Uit: VD AMOK nr. 3, 2002
Het Ministerie van Justitie heeft besloten om de illegale handel in handvuurwapens naar Nederland krachtiger aan te gaan pakken. Betere controle op binnenkomende wapens, hechtere internationale samenwerking, gerichte opsporing van criminele organisaties en preventief fouilleren in risicogebieden zijn de maatregelen waar de Minister aan denkt, volgens een persbericht van het Ministerie. Het persbericht vervolgt: “De bewindsman reageert hiermee op de uitkomsten van een onderzoek naar smokkel van handvuurwapens vanuit voormalige Oostbloklanden naar Nederland, geschreven door medewerkers van de Universiteit Tilburg.” Dit rapport is grotendeels geschreven op basis van politiedossiers, waarin de oorsprong van in beslaggenomen wapens wordt getraceerd en gesprekken met personen van organisaties zoals Europol, Interpol, BVD, en het Bundeskriminalamt. Het rapport biedt veel feiten en gegevens over “een aanzienlijk deel van de illegale wapens die jaarlijks Nederland binnenkomen.” Beschreven wordt welke wapens in welk land door welke fabriek vervaardigd worden en zoveel mogelijk ook hoe ze naar Nederland zijn gekomen. Zo wordt ruim 20% van alle handvuurwapens die illegaal naar Nederland vervoerd worden in detail beschreven. Soms ontbreken ook essentiële gegevens.

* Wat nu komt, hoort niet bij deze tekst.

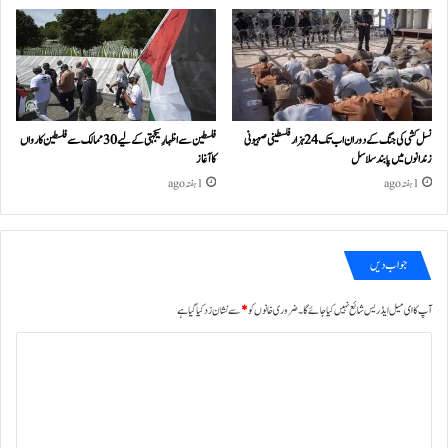
نسل کشی کی جنگ کے دوران اب تک 24ہزار فلسطینی صہیونی
فلسطین سے اظہارِ یکجہتی کے لیے 30 ممالک سے فلسطین کارواں
زندانوں میں پابند سلاسل
کا آغاز
1 ہفتہ ago
1 ہفتہ ago
جواب دیں
آپ کا ای میل ایڈریس شائع نہیں کیا جائے گا۔
ضروری خانوں کو
*
سے نشان زد کیا گیا ہے
ت
ب
ص
ر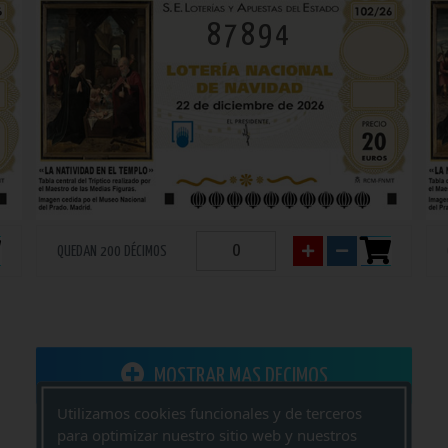
87894
QUEDAN 200 DÉCIMOS
MOSTRAR MAS DECIMOS
Utilizamos cookies funcionales y de terceros
para optimizar nuestro sitio web y nuestros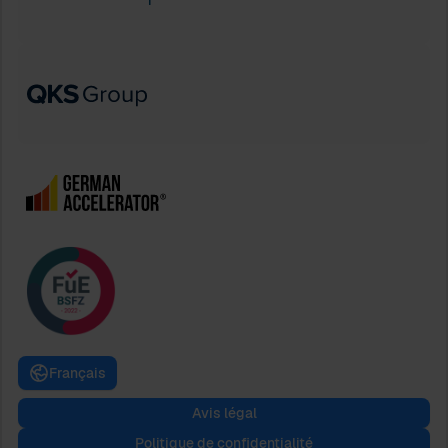
Français
Avis légal
Politique de confidentialité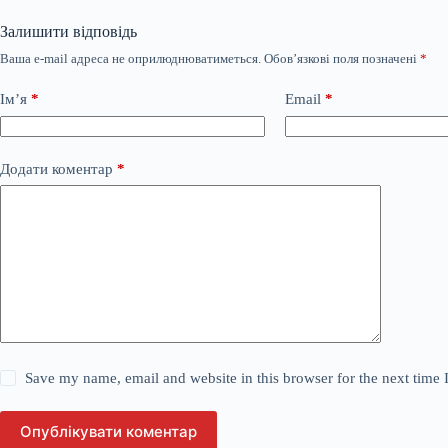
Залишити відповідь
Ваша e-mail адреса не оприлюднюватиметься.
Обов’язкові поля позначені
*
Ім’я
*
Email
*
Додати коментар
*
Save my name, email and website in this browser for the next time
Опублікувати коментар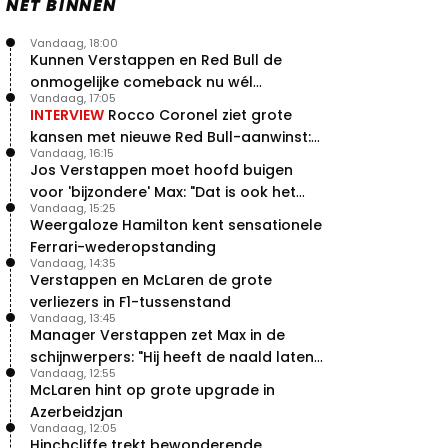
NET BINNEN
Vandaag, 18:00
Kunnen Verstappen en Red Bull de
onmogelijke comeback nu wél
Vandaag, 17:05
bewerkstelligen?
INTERVIEW
Rocco Coronel ziet grote
kansen met nieuwe Red Bull-aanwinst:
Vandaag, 16:15
"Hij weet de goede weg"
Jos Verstappen moet hoofd buigen
voor 'bijzondere' Max: "Dat is ook het
Vandaag, 15:25
probleem!"
Weergaloze Hamilton kent sensationele
Ferrari-wederopstanding
Vandaag, 14:35
Verstappen en McLaren de grote
verliezers in F1-tussenstand
Vandaag, 13:45
Manager Verstappen zet Max in de
schijnwerpers: "Hij heeft de naald laten
Vandaag, 12:55
bewegen"
McLaren hint op grote upgrade in
Azerbeidzjan
Vandaag, 12:05
Hinchcliffe trekt bewonderende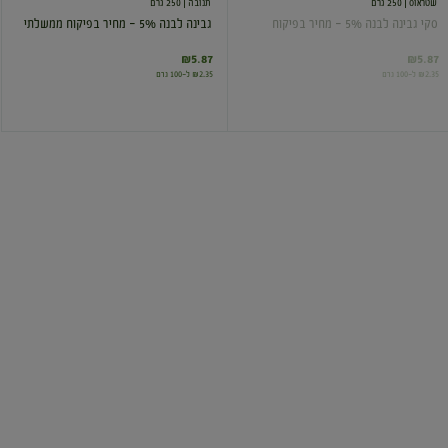
שטראוס
| 250 גרם
תנובה
| 250 גרם
סקי גבינה לבנה 5% - מחיר בפיקוח
גבינה לבנה 5% - מחיר בפיקוח ממשלתי
₪5.87
₪5.87
₪2.35 ל-100 גרם
₪2.35 ל-100 גרם
גבינה
סקי
לבנה
גבינה
5%
לבנה
5%
-
מחיר
חסר במלאי
בפיקוח
ממשלתי
תנובה
| 500 גרם
שטראוס
| 125 גרם
גבינה לבנה 5% - מחיר בפיקוח ממשלתי
סקי גבינה לבנה 5%
₪4.00
₪11.74
₪2.35 ל-100 גרם
₪3.20 ל-100 גרם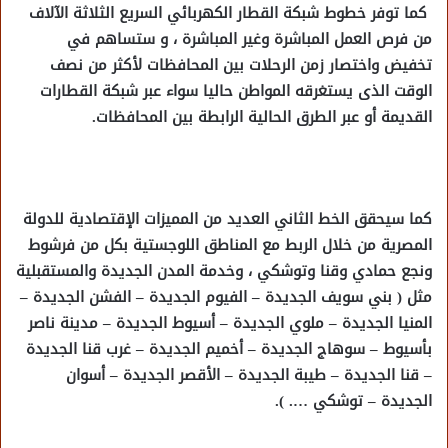
كما توفر خطوط شبكة القطار الكهربائي السريع الثلاثة الآلاف
من فرص العمل المباشرة وغير المباشرة ، و ستساهم في
تخفيض واختصار زمن الرحلات بين المحافظات لأكثر من نصف
الوقت الذى يستغرقه المواطن حاليا سواء عبر شبكة القطارات
القديمة أو عبر الطرق الحالية الرابطة بين المحافظات.
كما سيحقق الخط الثاني العديد من المميزات الإقتصادية للدولة
المصرية من خلال الربط مع المناطق اللوجستية بكل من فرشوط
ونجع حمادي وقنا وتوشكي ، وخدمة المدن الجديدة والمستقبلية
مثل ( بني سويف الجديدة – الفيوم الجديدة – الفشن الجديدة –
المنيا الجديدة – ملوي الجديدة – أسيوط الجديدة – مدينة ناصر
بأسيوط – سوهاج الجديدة – أخميم الجديدة – غرب قنا الجديدة
– قنا الجديدة – طيبة الجديدة – الأقصر الجديدة – أسوان
الجديدة – توشكي …. ).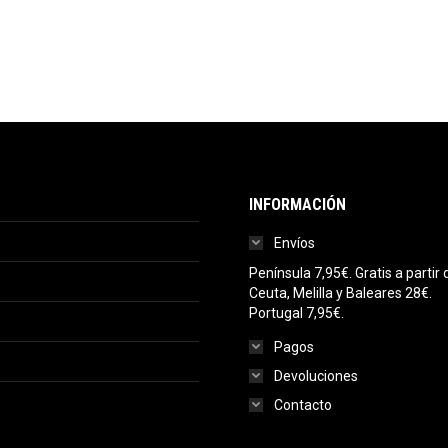
INFORMACIÓN
Envíos
Península 7,95€. Gratis a parti
Ceuta, Melilla y Baleares 28€.
Portugal 7,95€.
Pagos
Devoluciones
Contacto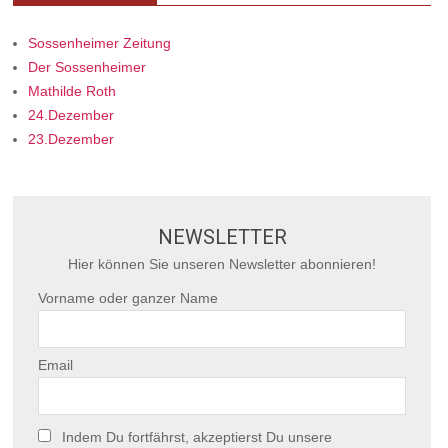
Sossenheimer Zeitung
Der Sossenheimer
Mathilde Roth
24.Dezember
23.Dezember
NEWSLETTER
Hier können Sie unseren Newsletter abonnieren!
Vorname oder ganzer Name
Email
Indem Du fortfährst, akzeptierst Du unsere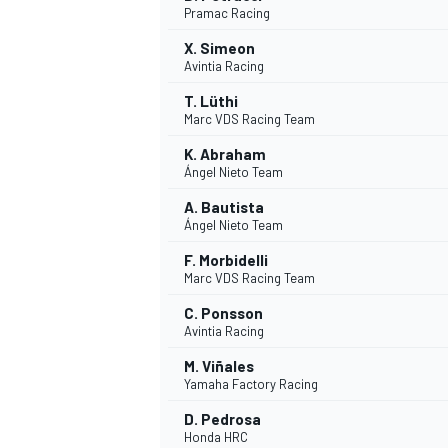
Pramac Racing
X. Simeon
Avintia Racing
T. Lüthi
Marc VDS Racing Team
K. Abraham
Ángel Nieto Team
A. Bautista
Ángel Nieto Team
F. Morbidelli
Marc VDS Racing Team
C. Ponsson
Avintia Racing
M. Viñales
Yamaha Factory Racing
D. Pedrosa
MONOPOSTO
Honda HRC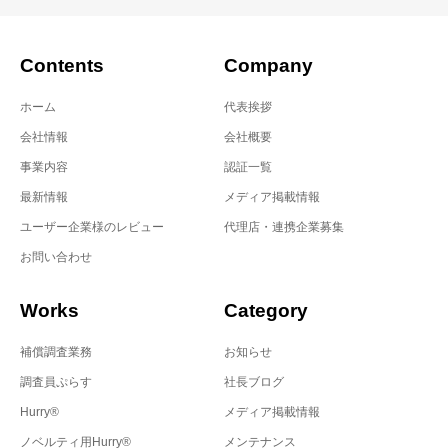
Contents
Company
ホーム
代表挨拶
会社情報
会社概要
事業内容
認証一覧
最新情報
メディア掲載情報
ユーザー企業様のレビュー
代理店・連携企業募集
お問い合わせ
Works
Category
補償調査業務
お知らせ
調査員ぷらす
社長ブログ
Hurry®
メディア掲載情報
ノベルティ用Hurry®
メンテナンス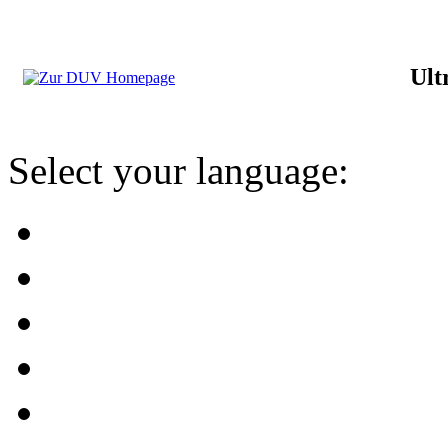
Ult
Select your language: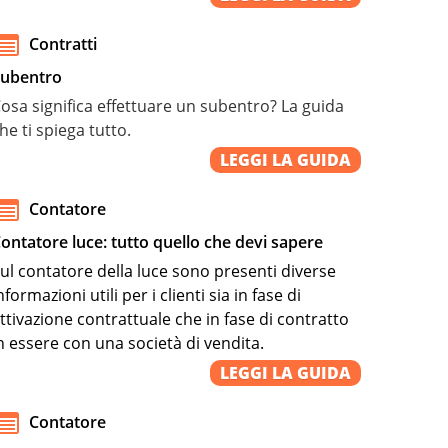
Contratti
ubentro
osa significa effettuare un subentro? La guida
he ti spiega tutto.
LEGGI LA GUIDA
Contatore
ontatore luce: tutto quello che devi sapere
ul contatore della luce sono presenti diverse
nformazioni utili per i clienti sia in fase di
ttivazione contrattuale che in fase di contratto
n essere con una società di vendita.
LEGGI LA GUIDA
Contatore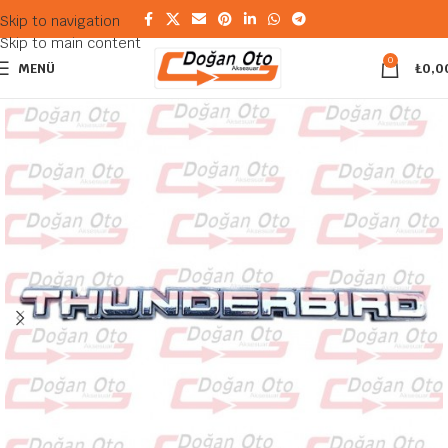
Skip to navigation
Skip to main content
0
MENÜ
₺
0,0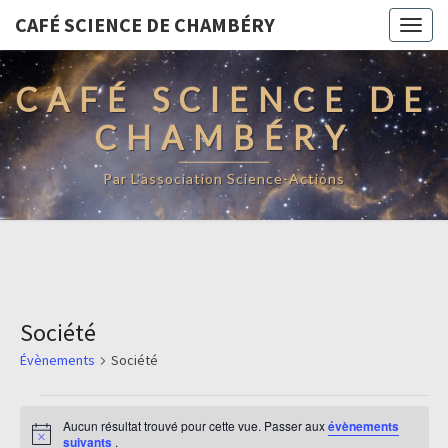
CAFÉ SCIENCE DE CHAMBÉRY
Togg
navig
CAFÉ SCIENCE DE
CHAMBÉRY
Par L'association Science-Actions
Société
Évènements
Société
Évènements
Aucun résultat trouvé pour cette vue. Passer aux
évènements
Notice
suivants
.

In welk jaar of jaren werden 100 containers met per vracht tientallen tot duizend Belgische wapens via Rotterdam naar het Midden-Oosten, Afrika en Ierland uitgevoerd.
Wapenhandel vanuit de voormalige Oostbloklanden naar Nederland roept ook een voor de hand liggende vraag op. Als ruim 20% afkomstig is uit de landen die eertijds tot het Warschau Pact behoorden, komt een kleine 80% uit andere delen van de wereld. Dit is verrassend – meestal wordt er van uitgegaan dat de wapens vooral uit het Oostblok komen. De vraag dringt zich op welke landen dit dan zijn. Daar kunnen we echter alleen maar naar gissen, maar landen als de Verenigde Staten, België, Duitsland, Oostenrijk en Zwitserland liggen voor de hand. In het rapport wordt aan deze 80% hier vrijwel geen aandacht aan besteed. Het ligt dan wel buiten de onderzoeksvraag, maar een rapport dat als aanleiding voor de aanscherping van de opsporing dient, verdient een uitbreiding.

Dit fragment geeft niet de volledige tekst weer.